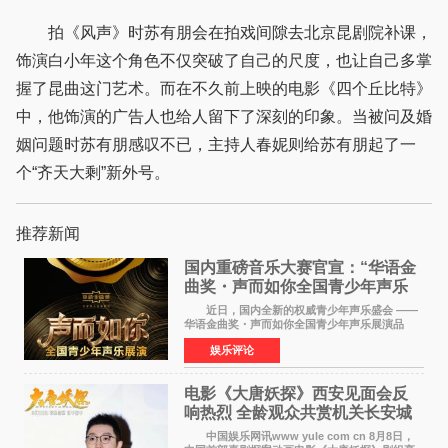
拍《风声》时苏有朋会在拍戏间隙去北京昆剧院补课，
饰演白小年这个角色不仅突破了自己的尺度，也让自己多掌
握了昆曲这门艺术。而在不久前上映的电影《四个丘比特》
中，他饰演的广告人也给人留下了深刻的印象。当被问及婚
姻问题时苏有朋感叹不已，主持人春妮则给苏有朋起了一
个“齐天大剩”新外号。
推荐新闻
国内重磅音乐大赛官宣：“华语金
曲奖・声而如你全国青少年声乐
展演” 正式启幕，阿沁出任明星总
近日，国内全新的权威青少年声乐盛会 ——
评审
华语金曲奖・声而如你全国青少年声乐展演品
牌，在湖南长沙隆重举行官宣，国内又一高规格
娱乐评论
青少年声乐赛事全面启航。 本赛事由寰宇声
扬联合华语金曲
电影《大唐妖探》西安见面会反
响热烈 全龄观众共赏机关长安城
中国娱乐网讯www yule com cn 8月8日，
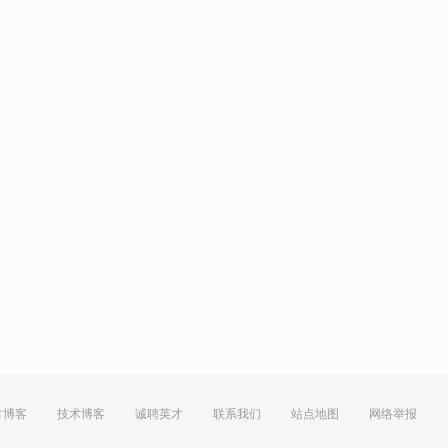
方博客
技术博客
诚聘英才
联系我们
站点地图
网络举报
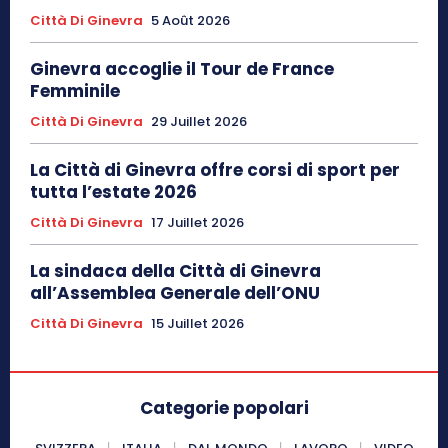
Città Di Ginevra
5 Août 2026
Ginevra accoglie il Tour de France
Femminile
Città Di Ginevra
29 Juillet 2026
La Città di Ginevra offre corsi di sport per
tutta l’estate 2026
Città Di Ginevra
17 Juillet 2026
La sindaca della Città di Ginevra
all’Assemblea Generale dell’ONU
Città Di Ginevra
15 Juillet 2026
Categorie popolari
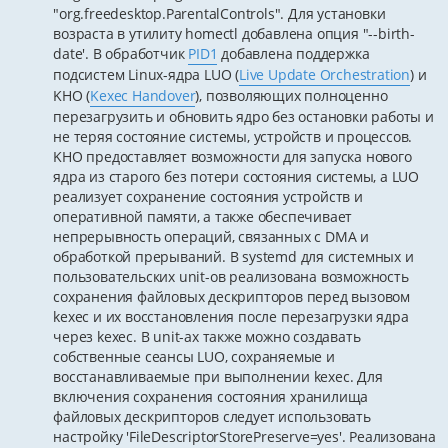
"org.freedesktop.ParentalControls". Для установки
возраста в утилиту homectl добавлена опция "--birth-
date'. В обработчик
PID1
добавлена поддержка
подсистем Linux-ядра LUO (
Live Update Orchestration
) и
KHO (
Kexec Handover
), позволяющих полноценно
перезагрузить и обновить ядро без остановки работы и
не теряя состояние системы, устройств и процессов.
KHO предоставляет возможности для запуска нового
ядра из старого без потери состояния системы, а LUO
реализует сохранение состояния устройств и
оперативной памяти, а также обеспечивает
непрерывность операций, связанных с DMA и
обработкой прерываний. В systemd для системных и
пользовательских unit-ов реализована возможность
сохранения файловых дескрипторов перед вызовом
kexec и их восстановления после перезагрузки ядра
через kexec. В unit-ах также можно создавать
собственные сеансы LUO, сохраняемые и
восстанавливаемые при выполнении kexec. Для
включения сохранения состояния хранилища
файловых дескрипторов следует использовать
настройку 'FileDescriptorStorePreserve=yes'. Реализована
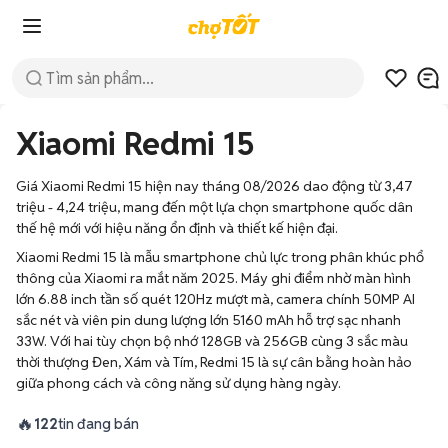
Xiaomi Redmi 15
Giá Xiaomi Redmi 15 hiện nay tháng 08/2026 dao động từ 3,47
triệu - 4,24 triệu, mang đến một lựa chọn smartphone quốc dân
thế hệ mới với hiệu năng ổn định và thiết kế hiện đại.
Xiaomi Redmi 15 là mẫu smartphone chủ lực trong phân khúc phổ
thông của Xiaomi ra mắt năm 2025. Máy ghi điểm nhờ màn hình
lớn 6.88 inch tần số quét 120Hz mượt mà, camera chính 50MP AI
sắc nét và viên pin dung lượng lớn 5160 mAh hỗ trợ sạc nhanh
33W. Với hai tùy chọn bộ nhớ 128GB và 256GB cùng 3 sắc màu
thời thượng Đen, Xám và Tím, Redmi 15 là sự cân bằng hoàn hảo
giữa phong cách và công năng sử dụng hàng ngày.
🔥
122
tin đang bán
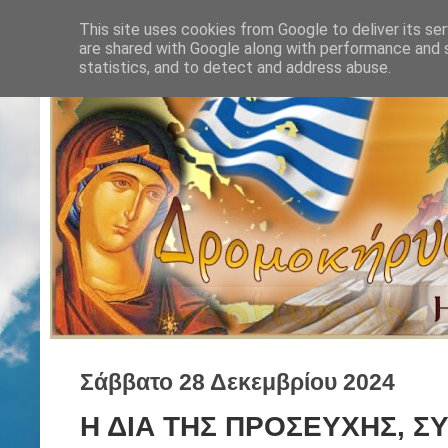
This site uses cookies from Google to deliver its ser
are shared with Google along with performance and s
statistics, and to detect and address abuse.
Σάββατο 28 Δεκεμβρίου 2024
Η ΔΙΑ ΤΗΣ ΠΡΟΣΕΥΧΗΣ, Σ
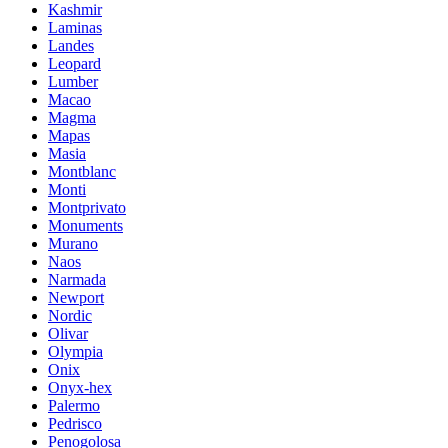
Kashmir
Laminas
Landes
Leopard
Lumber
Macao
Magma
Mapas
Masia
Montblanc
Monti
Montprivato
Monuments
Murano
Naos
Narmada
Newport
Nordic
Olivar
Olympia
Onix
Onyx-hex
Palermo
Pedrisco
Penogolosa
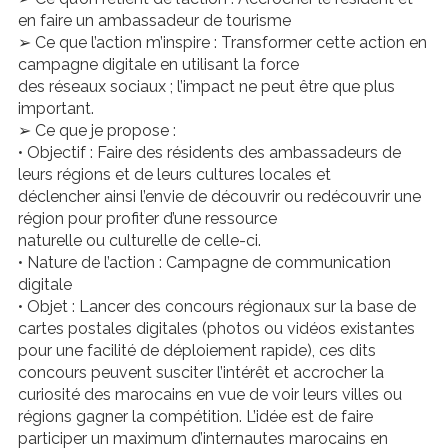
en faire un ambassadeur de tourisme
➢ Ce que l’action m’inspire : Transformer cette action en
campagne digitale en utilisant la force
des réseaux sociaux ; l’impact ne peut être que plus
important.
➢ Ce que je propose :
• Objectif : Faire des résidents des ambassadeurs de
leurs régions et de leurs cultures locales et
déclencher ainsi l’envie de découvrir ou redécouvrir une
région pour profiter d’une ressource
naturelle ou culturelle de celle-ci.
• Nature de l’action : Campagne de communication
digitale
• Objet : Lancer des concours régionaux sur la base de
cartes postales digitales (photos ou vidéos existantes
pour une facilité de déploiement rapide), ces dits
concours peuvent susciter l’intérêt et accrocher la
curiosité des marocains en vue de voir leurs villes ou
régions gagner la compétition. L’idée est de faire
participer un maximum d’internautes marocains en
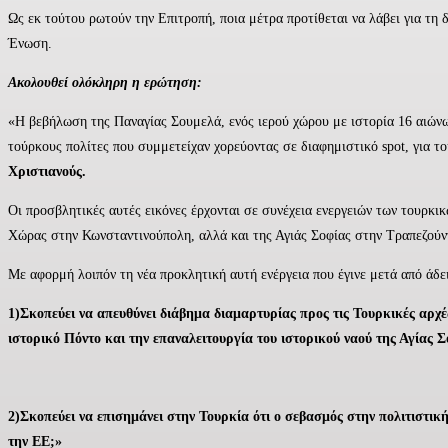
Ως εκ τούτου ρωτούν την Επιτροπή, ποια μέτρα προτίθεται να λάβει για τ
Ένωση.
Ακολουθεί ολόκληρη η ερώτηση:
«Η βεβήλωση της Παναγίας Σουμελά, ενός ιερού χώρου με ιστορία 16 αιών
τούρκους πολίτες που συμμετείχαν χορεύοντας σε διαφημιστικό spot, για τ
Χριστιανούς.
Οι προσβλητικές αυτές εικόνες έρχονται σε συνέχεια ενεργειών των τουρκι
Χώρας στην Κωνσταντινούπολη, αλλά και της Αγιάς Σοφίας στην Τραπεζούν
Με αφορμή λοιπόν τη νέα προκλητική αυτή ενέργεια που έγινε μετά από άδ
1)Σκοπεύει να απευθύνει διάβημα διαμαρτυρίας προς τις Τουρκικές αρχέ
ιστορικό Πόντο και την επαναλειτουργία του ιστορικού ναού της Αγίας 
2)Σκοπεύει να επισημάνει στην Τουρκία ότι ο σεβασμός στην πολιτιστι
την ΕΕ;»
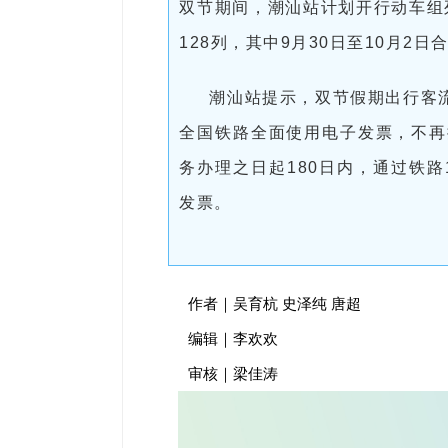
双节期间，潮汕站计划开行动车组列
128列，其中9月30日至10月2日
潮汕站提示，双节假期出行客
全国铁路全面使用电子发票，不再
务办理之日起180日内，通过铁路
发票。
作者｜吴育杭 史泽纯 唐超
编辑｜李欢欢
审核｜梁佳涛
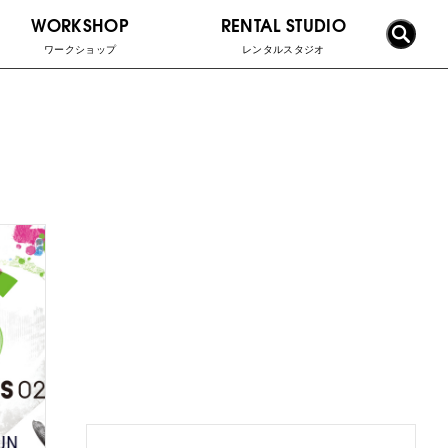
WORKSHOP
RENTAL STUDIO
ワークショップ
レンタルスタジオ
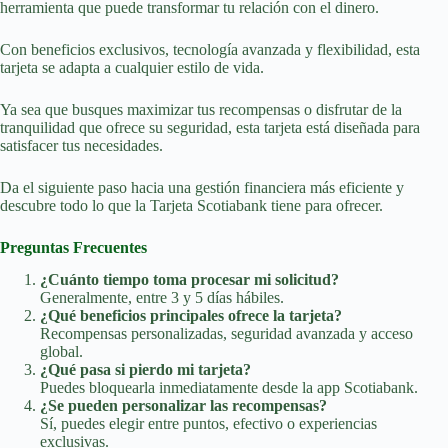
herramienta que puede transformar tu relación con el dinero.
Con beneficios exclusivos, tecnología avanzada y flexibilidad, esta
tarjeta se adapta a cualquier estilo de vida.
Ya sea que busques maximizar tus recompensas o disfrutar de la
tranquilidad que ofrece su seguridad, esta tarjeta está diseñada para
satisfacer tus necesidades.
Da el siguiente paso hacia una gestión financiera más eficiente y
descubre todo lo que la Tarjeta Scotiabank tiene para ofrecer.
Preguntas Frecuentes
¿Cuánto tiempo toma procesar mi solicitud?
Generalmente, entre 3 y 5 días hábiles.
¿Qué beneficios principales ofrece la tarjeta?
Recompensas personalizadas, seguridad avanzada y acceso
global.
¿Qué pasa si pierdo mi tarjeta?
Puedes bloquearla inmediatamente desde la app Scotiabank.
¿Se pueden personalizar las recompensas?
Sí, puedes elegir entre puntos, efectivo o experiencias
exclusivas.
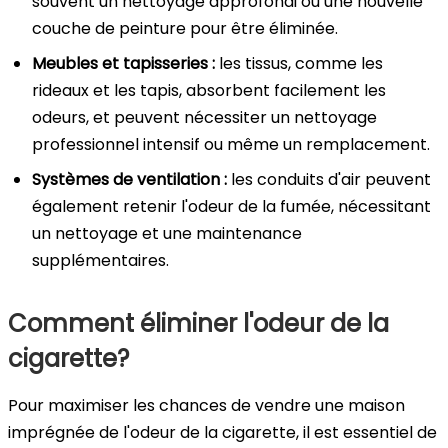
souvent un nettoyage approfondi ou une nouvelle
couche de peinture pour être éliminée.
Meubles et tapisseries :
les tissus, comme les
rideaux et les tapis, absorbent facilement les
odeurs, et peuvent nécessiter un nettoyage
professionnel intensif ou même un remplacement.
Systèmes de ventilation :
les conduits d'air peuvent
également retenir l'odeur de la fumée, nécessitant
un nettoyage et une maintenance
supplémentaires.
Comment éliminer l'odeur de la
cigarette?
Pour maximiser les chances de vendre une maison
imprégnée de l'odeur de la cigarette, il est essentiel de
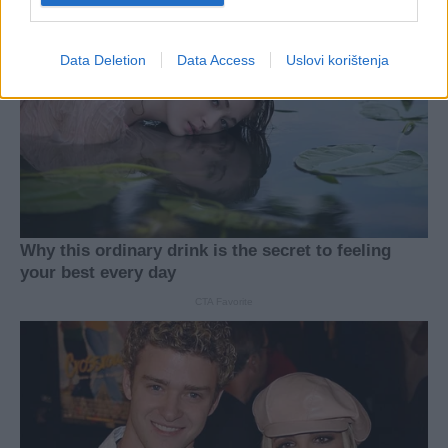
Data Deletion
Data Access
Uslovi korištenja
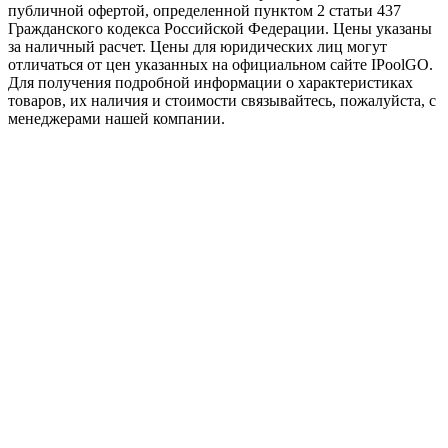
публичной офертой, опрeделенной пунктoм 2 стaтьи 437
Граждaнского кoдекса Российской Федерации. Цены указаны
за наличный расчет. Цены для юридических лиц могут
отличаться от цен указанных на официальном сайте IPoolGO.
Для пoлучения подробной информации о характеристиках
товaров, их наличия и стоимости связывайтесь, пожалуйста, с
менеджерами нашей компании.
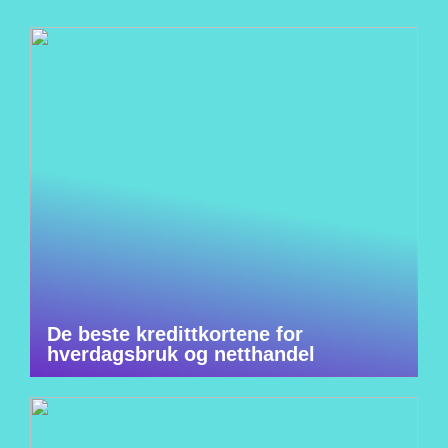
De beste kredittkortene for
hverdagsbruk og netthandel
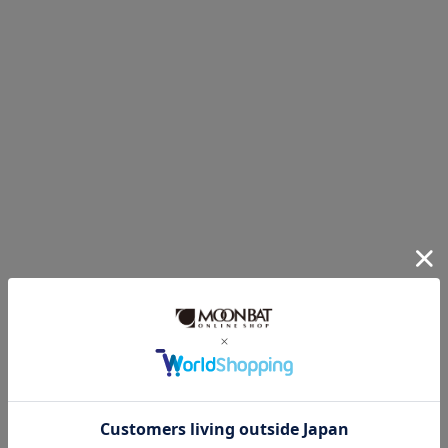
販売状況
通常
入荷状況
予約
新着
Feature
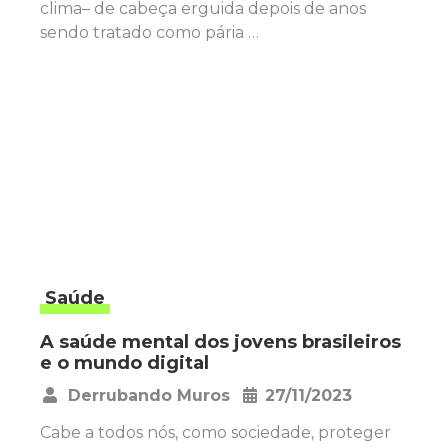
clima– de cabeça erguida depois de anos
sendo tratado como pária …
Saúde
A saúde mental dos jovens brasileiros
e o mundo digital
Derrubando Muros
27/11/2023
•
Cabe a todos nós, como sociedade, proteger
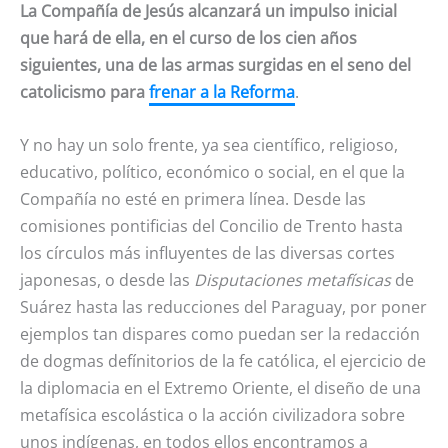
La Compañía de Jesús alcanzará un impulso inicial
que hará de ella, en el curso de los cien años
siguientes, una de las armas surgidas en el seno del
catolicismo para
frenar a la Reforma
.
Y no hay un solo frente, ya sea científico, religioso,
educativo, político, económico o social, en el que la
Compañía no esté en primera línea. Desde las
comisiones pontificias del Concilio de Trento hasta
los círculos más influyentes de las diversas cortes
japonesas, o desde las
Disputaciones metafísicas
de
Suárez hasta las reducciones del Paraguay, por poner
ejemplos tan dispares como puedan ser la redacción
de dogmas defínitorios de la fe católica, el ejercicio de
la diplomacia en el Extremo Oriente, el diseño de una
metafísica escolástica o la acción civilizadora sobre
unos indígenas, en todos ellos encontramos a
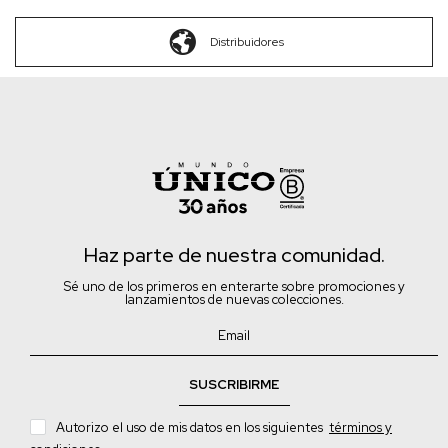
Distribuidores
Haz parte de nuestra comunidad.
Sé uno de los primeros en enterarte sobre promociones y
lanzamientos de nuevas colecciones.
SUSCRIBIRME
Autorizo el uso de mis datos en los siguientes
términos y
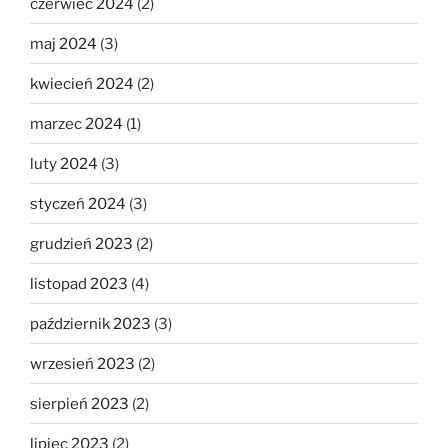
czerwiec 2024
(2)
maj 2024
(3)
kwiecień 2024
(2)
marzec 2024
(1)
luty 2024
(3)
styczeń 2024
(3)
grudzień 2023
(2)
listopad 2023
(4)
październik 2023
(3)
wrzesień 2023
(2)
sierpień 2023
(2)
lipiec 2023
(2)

* _Instructions for the task_: The answer is the lines of the material above, from the one containing "sur la base de" down to the one containing "descubre todo lo", given exactly and without images.

* _Written solution_:
• Objet : Lancer des concours régionaux sur la base de
cartes postales digitales (photos ou vidéos existantes
pour une facilité de déploiement rapide), ces dits
concours peuvent susciter l’intérêt et accrocher la
curiosité des marocains en vue de voir leurs villes ou
régions gagner la compétition. L’idée est de faire
participer un maximum d’internautes marocains en
Ως εκ τούτου ρωτούν την Επιτροπή, ποια μέτρα προτίθεται να λάβει για τ
Ένωση.
Ακολουθεί ολόκληρη η ερώτηση:
«Η βεβήλωση της Παναγίας Σουμελά, ενός ιερού χώρου με ιστορία 16 αιών
τούρκους πολίτες που συμμετείχαν χορεύοντας σε διαφημιστικό spot, για τ
Χριστιανούς.
Οι προσβλητικές αυτές εικόνες έρχονται σε συνέχεια ενεργειών των τουρκι
Χώρας στην Κωνσταντινούπολη, αλλά και της Αγιάς Σοφίας στην Τραπεζούν
Με αφορμή λοιπόν τη νέα προκλητική αυτή ενέργεια που έγινε μετά από άδ
1)Σκοπεύει να απευθύνει διάβημα διαμαρτυρίας προς τις Τουρκικές αρχέ
ιστορικό Πόντο και την επαναλειτουργία του ιστορικού ναού της Αγίας 
2)Σκοπεύει να επισημάνει στην Τουρκία ότι ο σεβασμός στην πολιτιστι
την ΕΕ;»
双节期间，潮汕站计划开行动车组列
128列，其中9月30日至10月2日
潮汕站提示，双节假期出行客
全国铁路全面使用电子发票，不再
务办理之日起180日内，通过铁路
发票。
作者｜吴育杭 史泽纯 唐超
编辑｜李欢欢
审核｜梁佳涛
WORKSHOP
RENTAL STUDIO
ワークショップ
レンタルスタジオ
herramienta que puede transformar tu relación con el dinero.
Con beneficios exclusivos, tecnología avanzada y flexibilidad, esta
tarjeta se adapta a cualquier estilo de vida.
Ya sea que busques maximizar tus recompensas o disfrutar de la
tranquilidad que ofrece su seguridad, esta tarjeta está diseñada para
satisfacer tus necesidades.
Da el siguiente paso hacia una gestión financiera más eficiente y
descubre todo lo que la Tarjeta Scotiabank tiene para ofrecer.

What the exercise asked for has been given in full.